Wednesday November 7, 2007
The new CEO of the Carnival Center, Lawrence Wilker, will also act as Artistic Director. This is a good thing — it’s important for the chief of the organization to be intimate with the actual programming. By the way, Target Globebeat, which brought in the Center’s opening last year, will take the form this year of monthly free outdoor performances by local groups on the second Saturday of every month.
Monday October 29, 2007
Monday October 1, 2007
Much of the fault for the less-than-ideal experience of going to the Carnival Center falls on the architect, Caesar Pelli. I lamented the selection of Pelli’s firm for the Center over two years ago, and it’s nice to see the dots connected this way.
Thursday September 13, 2007
“To reduce costs, the [Carnival Center] plans to present 60% fewer performances itself next year and offer fewer self-sponsored commercially popular shows such as comedies and pop music artists, leaving open dates for outside presenters — but finding room for those shows on the calendar will be tricky.”
Wednesday August 29, 2007
The architecture firm of Cesar Pelli, which designed the Carnival Center, is being sued in California for cost overruns on a performing arts center project there. File under: things that make you go “hmm…” Among the complaints are seats with obstructed sight lines and other things that are clearly design flaws and incompetence (if true), which brings me back to my bemoaning, back in 2005, the selection of Pelli over Rem Koolhaas.
A response from Pelli’s firm:
Because buildings last for a very long time, we have always designed our projects with a long-term perspective. As with the Carnival Center, we designed the Orange County Performing Arts Center for the enjoyment of the children of the community and the generations to come. These issues will sort themselves out over time.
Which to me sounds like they wanted to say: “It’s just money. You expect us to worry about money when we’re building our monuments to the future? How short-sighted and small-minded you non-creative scum can be!”
Wednesday July 18, 2007
Here’s a horse/cart order issue for you: the Carnival Center was told it needs higher-profile programming to attract more private donations. Makes sense, but big names cost big bucks, and you really can’t put expected increases in donations in your budget. Perhaps timely, more money for the center from the county.
Monday June 11, 2007
“Ingots were buried under the Miami Performing Arts Center by workers installing the subterranean infrastructure. The performance was photographed. The ingots remain.”
Wednesday June 6, 2007
Now, Drucker is a phenomenon. In 2003, the SunPost said, “Drucker virtually created the vibrant performing arts cultural scene in South Florida over which she reigns as supreme and indispensable diva.” But the Concert Association has a deficit that from the sound of the article is approaching $3 million. Drucker is described as “feisty,” which many who have worked with her translate to mean “difficult,” “obstinate,” and — well, you get the picture. She’ll be replaced by Al Milano, who’s been with the CA less then a year, but she’ll stay on as an adviser, so I don’t think this will really tarnish her reputation.

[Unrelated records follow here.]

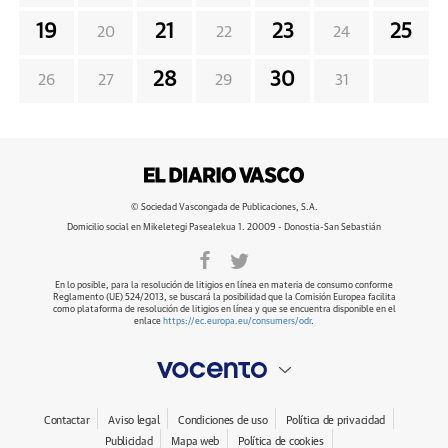
19
21
23
25
20
22
24
28
30
26
27
29
31
© Sociedad Vascongada de Publicaciones, S.A.
Domicilio social en Mikeletegi Pasealekua 1. 20009 - Donostia-San Sebastián
En lo posible, para la resolución de litigios en línea en materia de consumo conforme
Reglamento (UE) 524/2013, se buscará la posibilidad que la Comisión Europea facilita
como plataforma de resolución de litigios en línea y que se encuentra disponible en el
enlace
https://ec.europa.eu/consumers/odr
.
Contactar
Aviso legal
Condiciones de uso
Política de privacidad
Publicidad
Mapa web
Política de cookies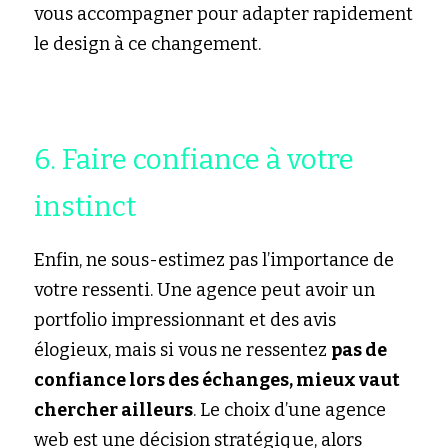
vous accompagner pour adapter rapidement 
le design à ce changement.
6. Faire confiance à votre 
instinct
Enfin, ne sous-estimez pas l’importance de 
votre ressenti. Une agence peut avoir un 
portfolio impressionnant et des avis 
élogieux, mais si vous ne ressentez 
pas de 
confiance lors des échanges, mieux vaut 
chercher ailleurs
. Le choix d’une agence 
web est une décision stratégique, alors 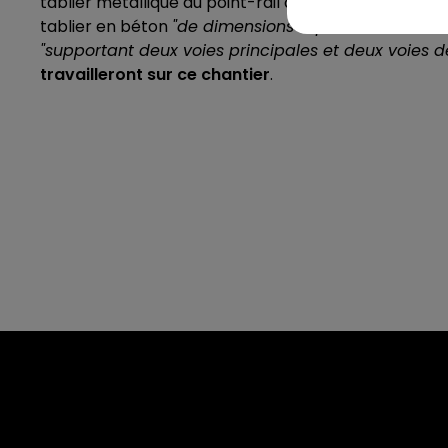
tablier métallique du point-rail de Belle-Fontaine, s
tablier en béton
"de dimensions équivalentes, à vo
"supportant deux voies principales et deux voies d
travailleront sur ce chantier
.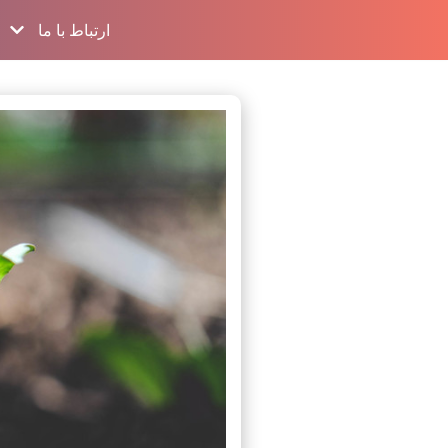
ارتباط با ما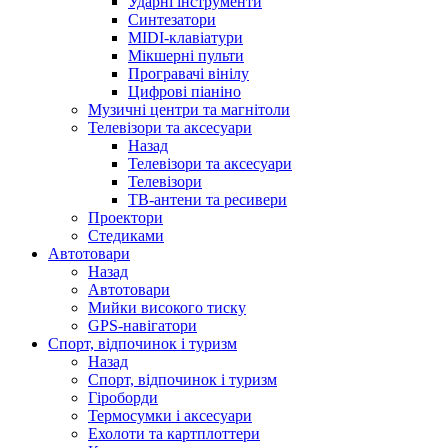
Ударні інструменти
Синтезатори
MIDI-клавіатури
Мікшерні пульти
Програвачі вінілу
Цифрові піаніно
Музичні центри та магнітоли
Телевізори та аксесуари
Назад
Телевізори та аксесуари
Телевізори
ТВ-антени та ресивери
Проектори
Стедиками
Автотовари
Назад
Автотовари
Мийки високого тиску
GPS-навігатори
Спорт, відпочинок і туризм
Назад
Спорт, відпочинок і туризм
Гіроборди
Термосумки і аксесуари
Ехолоти та картплоттери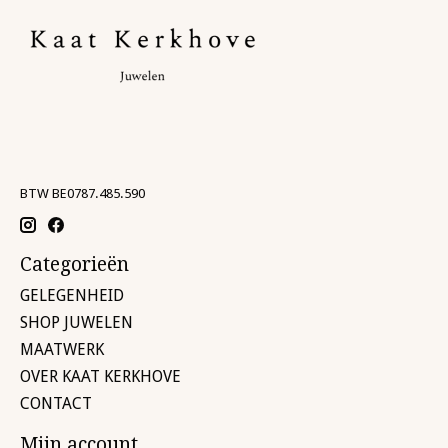
BTW BE0787.485.590
Categorieën
GELEGENHEID
SHOP JUWELEN
MAATWERK
OVER KAAT KERKHOVE
CONTACT
Mijn account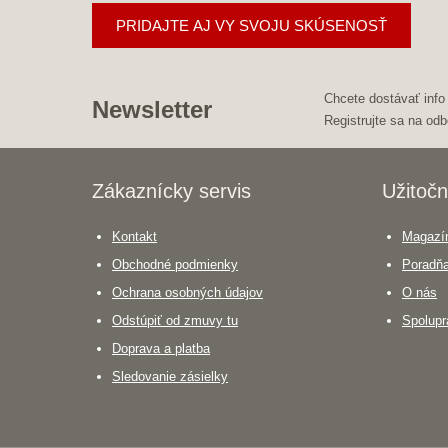
PRIDAJTE AJ VY SVOJU SKÚSENOSŤ
Chcete dostávať info
Newsletter
Registrujte sa na odb
Zákaznícky servis
Užitočn
Kontakt
Magazín
Obchodné podmienky
Poradň
Ochrana osobných údajov
O nás
Odstúpiť od zmuvy tu
Spolupr
Doprava a platba
Sledovanie zásielky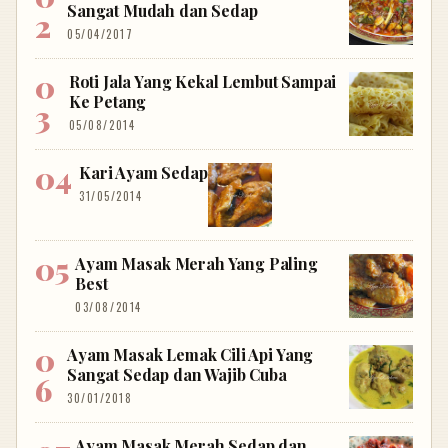
Sangat Mudah dan Sedap
05/04/2017
Roti Jala Yang Kekal Lembut Sampai
Ke Petang
05/08/2014
Kari Ayam Sedap
31/05/2014
Ayam Masak Merah Yang Paling
Best
03/08/2014
Ayam Masak Lemak Cili Api Yang
Sangat Sedap dan Wajib Cuba
30/01/2018
Ayam Masak Merah Sedap dan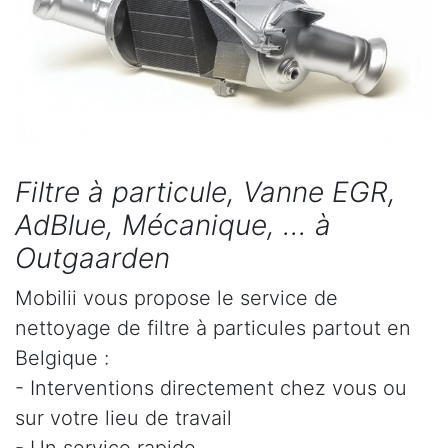
Filtre à particule, Vanne EGR,
AdBlue, Mécanique, ... à
Outgaarden
Mobilii vous propose le service de
nettoyage de filtre à particules partout en
Belgique :
- Interventions directement chez vous ou
sur votre lieu de travail
- Un service rapide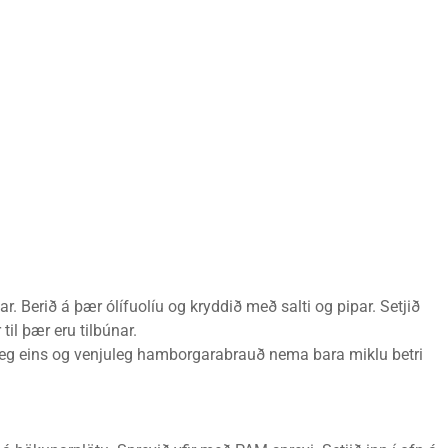
r. Berið á þær ólífuolíu og kryddið með salti og pipar. Setjið
til þær eru tilbúnar.
lveg eins og venjuleg hamborgarabrauð nema bara miklu betri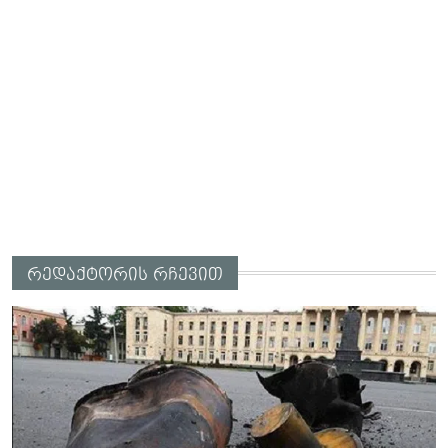
რედაქტორის რჩევით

The bigger question is what this portends for Miami’s future. There are two ways to read the events. It’s possible that Drucker simply made some mistakes, and with someone else keeping an eye on the books everything will level itself back out. A more ominous possibility is that if Drucker couldn’t make it work, maybe nobody can. Remember that a chief justification for building the Carnival Center was six major performing arts organizations that needed a home. Well, the Florida Philharmonic folded before the center was even completed, and now we’re down to four. The Herald article lists the increased “rental costs and other service fees” at the Carnival Center as one of the main reasons for the Concert Association’s troubles. Remember the tense negotiations early last year between these organizations and the center? What if the center just pushed too hard, and the fees are such that, especially after a little miscounting, they end up sinking the Concert Association?
It’s just possible that Drucker couldn’t make it work because nobody can make it work. And if the CA folds, it’s just going to make life that much worse for the Carnival Center. Heck, it’ll make life worse for everybody. I talked this over with Tiffany Hill, who is on the board of directors of the Florida Dance Association and Artistic Director of the Art and Culture Center of Hollywood (yes: where I work), who helped me think this through. She summed it up this way: “It’s all bad for the cultural scene of South Florida.”
Thursday May 31, 2007
Hmm, it looks like the Carnival Center will in fact be closed for part of the summer, for August and part of September, probably in part as a money-saving measure.
Wednesday May 23, 2007
Tuesday April 17, 2007
Wednesday April 11, 2007
Michael Hardy’s Herald essay about the Carnival Center. I suspected that not pointing out he was the center’s director was a part of the Herald’s head-up-ass approach to their website, and that he was so identified in the print edition, as Henry confirms. The essay goes point by point through some of the complaints the Center has received, most of them just routine first-year pains.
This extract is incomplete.